…so were you, kind of.
In 2006, Time Magazine ‘You’ (us, we, the users of the world wide web) the people of the year.
I know I am six years late in discovering this, but it reminded me of the content of DIGC202- growth of internet technologies, user created content, social networks, citizen journalism, creation, remixing, collaboration, media convergence, prosumers, produsers, and this weeks topic, the long tail and the attention economy.
Time Magazine chose we, the active users of the internet, the person of the year because of how we use Web 2.0 (a term which I’m sure was less bandied around back then),
“for seizing the reins of the global media, for founding and framing the new digital democracy, for working for nothing and beating the pros at their own game.”
So, yes, we were the new interactive audience of the web, and we still are. I would even say that we are the driving force behind the long tail. It may be the companies such as Netflix, Amazon and iTunes who are uploading their commodities, but their reason for this and their reason for their success in sales is because of the buyers, the people purchasing this content from home. The consumers of commercial/popular products online are driving the purchasing of and the demand for more niche products. Consumers are also helping other consumers by the way of the ‘People who bought … also bought…’ and the filters and recommendations features. As Chris Anderson said, the long tail isn’t about throwing a whole heap of niche products online and expecting them to benefit from the long tail,you need hits on the popular products to lead to hits on the nice products.
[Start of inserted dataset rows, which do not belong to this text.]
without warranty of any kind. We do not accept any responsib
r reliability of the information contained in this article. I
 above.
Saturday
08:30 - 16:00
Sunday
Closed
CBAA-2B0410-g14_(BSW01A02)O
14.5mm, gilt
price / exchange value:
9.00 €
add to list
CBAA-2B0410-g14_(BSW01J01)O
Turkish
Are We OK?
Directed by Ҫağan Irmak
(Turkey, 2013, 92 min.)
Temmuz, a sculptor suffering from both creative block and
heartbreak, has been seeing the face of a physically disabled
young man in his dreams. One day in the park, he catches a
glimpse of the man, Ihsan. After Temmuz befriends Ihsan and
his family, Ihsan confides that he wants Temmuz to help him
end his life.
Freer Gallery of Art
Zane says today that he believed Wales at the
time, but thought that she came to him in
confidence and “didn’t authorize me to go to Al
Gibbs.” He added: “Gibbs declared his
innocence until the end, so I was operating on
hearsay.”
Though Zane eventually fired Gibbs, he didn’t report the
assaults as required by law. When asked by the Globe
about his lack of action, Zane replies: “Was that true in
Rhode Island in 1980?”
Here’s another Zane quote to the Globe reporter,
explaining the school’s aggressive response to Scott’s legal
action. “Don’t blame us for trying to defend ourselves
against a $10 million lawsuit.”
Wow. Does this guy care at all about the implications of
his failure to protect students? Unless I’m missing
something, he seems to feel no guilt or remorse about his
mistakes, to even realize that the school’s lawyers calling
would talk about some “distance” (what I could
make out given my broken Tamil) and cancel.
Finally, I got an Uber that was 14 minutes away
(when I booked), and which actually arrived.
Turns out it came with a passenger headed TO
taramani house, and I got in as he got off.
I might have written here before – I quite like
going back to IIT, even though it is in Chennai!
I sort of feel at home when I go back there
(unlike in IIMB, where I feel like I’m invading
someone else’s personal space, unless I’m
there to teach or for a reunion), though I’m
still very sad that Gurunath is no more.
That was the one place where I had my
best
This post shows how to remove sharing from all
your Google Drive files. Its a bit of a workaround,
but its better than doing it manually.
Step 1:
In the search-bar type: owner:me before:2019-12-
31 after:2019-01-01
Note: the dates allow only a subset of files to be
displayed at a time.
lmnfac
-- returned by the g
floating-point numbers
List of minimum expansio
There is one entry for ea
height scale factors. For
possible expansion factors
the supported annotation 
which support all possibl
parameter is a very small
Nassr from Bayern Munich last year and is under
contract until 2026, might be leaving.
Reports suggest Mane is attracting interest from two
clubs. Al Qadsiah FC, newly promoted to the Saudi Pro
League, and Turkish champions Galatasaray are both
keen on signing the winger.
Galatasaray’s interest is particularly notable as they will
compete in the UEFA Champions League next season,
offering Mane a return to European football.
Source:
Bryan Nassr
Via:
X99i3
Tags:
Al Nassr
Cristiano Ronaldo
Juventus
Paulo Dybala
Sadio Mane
Ted asked us to think about what the real value of sites like Google, Netflix, Trip Advisor are. I think that the value is is that they allow this idea of scarcity vs abundance to co-exist. For instance, with Trip Advisor, I can go online and find an abundance of information about holiday destinations, hotels, things to do and see, all rated by people who have been there and experienced it. Where as at a travel agent, I can only access the personal knowledge and experiences of a handful of people. There is a scarce amount of knowledge in a small amount of space.
Companies that go online can hold so much more knowledge, products and information than any physical place can, and for practically free. If we, as users, did not interact with this online economy, it would not succeed.
So yes, I think that us active users did deserve to be named Time’s person of the year. Congrats.